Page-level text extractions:
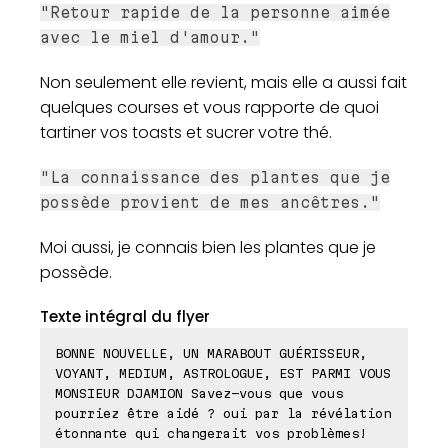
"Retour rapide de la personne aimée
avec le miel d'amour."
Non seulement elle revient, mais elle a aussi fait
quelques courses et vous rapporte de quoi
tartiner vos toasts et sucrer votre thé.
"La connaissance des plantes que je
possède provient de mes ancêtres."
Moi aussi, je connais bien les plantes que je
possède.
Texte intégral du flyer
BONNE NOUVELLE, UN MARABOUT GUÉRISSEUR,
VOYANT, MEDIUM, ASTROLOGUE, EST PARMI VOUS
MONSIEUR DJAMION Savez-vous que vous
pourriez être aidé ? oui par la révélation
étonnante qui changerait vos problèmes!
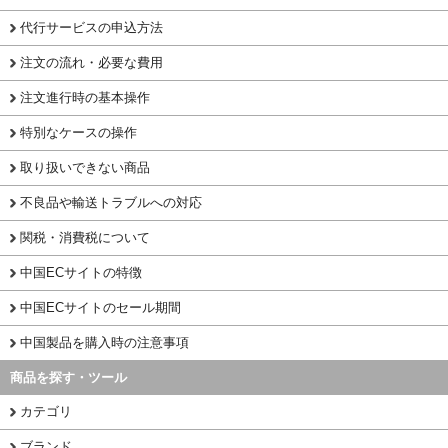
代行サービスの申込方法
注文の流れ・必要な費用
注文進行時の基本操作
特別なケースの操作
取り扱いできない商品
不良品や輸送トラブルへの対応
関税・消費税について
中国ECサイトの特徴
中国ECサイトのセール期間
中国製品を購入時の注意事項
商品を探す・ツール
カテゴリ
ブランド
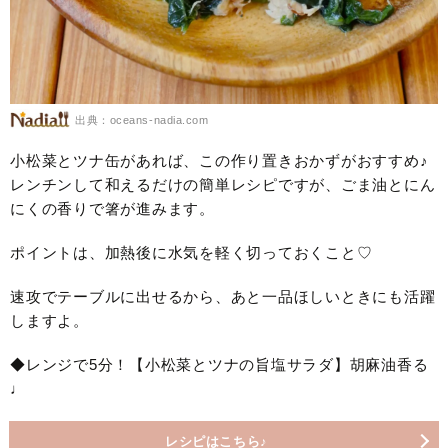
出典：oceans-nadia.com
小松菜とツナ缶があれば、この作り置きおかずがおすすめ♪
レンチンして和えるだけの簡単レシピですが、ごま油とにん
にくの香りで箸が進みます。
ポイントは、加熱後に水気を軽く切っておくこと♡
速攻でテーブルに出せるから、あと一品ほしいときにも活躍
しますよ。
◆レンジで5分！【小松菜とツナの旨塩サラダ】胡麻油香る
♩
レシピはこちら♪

Work request: Starting at the line containing "pourriez être aidé ? oui par la révélation" and finishing at the line containing "ポイントは、加熱後に水気を軽く切っておくこと♡", return those lines exactly as they appear above, without the pictures.

Task answer:
pourriez être aidé ? oui par la révélation
étonnante qui changerait vos problèmes!
代行サービスの申込方法
注文の流れ・必要な費用
注文進行時の基本操作
特別なケースの操作
取り扱いできない商品
不良品や輸送トラブルへの対応
関税・消費税について
中国ECサイトの特徴
中国ECサイトのセール期間
中国製品を購入時の注意事項
商品を探す・ツール
カテゴリ
ブランド
出典：oceans-nadia.com
小松菜とツナ缶があれば、この作り置きおかずがおすすめ♪
レンチンして和えるだけの簡単レシピですが、ごま油とにん
にくの香りで箸が進みます。
ポイントは、加熱後に水気を軽く切っておくこと♡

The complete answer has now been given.